> _What to do_: Give the count of lines in the entries that include "Milan", and write nothing besides it.

─── Input records ───

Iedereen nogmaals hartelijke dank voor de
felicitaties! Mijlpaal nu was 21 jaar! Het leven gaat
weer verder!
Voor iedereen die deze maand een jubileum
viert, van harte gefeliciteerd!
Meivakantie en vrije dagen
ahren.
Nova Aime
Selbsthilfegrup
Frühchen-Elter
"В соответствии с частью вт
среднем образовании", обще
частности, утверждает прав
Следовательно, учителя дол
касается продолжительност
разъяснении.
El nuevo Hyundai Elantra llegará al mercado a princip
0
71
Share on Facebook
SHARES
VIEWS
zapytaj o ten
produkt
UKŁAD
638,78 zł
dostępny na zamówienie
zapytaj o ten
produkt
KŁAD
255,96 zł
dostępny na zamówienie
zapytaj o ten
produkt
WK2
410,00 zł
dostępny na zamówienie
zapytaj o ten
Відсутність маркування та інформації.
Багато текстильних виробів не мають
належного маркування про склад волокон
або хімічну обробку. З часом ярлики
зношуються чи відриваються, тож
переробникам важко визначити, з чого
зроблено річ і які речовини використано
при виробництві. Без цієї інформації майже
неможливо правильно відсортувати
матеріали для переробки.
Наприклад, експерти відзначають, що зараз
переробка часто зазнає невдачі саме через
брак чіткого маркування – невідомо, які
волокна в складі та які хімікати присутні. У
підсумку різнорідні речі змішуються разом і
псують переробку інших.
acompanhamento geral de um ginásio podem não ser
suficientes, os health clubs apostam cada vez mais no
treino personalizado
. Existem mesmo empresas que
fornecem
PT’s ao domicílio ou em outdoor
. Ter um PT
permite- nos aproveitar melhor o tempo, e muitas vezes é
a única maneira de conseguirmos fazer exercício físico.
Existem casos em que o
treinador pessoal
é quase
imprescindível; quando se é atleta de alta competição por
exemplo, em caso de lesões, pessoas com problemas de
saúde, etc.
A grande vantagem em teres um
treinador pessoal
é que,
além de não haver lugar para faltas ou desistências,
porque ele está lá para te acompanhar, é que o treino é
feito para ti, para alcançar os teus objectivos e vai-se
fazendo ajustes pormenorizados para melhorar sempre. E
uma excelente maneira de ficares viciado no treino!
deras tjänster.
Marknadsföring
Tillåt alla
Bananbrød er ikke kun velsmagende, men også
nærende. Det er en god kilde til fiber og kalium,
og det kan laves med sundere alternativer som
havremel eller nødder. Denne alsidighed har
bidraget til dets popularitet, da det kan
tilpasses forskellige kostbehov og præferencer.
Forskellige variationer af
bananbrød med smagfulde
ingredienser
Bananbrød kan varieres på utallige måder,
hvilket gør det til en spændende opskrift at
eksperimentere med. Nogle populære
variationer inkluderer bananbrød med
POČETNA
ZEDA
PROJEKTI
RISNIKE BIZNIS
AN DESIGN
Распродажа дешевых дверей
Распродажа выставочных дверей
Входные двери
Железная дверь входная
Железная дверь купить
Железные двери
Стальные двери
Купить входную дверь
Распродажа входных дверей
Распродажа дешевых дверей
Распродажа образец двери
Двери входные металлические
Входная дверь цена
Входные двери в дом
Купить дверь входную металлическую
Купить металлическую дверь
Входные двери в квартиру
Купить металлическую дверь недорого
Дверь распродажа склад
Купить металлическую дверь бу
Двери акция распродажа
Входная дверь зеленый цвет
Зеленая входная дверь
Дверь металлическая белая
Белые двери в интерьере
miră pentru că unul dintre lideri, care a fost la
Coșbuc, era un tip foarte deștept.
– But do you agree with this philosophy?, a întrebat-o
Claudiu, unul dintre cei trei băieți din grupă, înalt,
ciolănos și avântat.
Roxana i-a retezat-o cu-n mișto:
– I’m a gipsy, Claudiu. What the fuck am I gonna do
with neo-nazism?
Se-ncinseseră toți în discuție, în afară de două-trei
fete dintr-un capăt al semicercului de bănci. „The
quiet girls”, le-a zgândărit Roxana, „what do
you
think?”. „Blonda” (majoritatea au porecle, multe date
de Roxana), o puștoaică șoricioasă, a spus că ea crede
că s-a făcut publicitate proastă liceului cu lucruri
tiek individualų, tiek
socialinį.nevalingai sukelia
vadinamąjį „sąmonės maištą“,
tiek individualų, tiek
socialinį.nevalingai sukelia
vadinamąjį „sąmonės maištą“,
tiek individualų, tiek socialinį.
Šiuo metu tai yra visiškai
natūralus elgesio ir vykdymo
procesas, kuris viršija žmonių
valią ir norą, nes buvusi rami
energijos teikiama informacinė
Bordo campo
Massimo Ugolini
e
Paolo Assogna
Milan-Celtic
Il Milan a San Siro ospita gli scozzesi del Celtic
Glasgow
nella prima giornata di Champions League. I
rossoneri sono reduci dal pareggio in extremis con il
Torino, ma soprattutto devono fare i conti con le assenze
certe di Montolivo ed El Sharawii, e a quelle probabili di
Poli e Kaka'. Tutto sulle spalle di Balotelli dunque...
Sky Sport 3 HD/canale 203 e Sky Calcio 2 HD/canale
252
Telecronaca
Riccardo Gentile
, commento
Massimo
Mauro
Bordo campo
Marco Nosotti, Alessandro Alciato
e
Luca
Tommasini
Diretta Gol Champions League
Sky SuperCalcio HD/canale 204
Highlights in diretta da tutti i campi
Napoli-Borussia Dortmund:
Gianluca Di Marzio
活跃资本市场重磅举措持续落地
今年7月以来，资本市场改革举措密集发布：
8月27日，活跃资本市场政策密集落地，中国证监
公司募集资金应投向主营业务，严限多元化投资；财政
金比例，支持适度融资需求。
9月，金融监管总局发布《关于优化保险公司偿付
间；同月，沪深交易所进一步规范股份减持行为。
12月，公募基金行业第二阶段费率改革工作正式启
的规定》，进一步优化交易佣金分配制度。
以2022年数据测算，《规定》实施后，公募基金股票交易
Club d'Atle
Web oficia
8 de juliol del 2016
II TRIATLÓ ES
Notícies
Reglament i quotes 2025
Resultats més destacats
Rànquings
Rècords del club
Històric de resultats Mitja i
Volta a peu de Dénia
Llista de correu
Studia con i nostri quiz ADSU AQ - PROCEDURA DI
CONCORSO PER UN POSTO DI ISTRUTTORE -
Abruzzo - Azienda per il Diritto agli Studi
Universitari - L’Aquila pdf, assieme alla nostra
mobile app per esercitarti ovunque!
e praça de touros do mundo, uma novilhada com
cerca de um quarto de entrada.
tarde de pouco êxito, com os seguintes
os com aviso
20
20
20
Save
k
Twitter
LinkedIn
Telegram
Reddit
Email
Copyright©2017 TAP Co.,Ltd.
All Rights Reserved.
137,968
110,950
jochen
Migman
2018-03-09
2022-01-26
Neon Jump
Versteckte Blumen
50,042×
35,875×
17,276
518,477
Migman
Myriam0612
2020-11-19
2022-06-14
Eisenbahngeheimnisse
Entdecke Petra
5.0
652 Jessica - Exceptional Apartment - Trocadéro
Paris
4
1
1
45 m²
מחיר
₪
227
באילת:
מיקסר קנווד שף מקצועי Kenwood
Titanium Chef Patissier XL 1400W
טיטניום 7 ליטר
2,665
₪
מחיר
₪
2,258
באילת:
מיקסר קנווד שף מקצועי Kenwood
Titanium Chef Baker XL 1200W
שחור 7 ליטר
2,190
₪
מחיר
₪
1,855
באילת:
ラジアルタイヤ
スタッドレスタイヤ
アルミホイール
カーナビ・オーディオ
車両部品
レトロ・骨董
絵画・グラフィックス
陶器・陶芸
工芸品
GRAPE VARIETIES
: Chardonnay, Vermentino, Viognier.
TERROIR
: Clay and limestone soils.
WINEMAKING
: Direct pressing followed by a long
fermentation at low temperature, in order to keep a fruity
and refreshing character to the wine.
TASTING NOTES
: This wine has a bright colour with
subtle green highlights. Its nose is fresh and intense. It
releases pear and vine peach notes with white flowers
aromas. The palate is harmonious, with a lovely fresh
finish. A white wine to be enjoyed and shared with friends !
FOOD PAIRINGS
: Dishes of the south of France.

───

> _Your response_: 2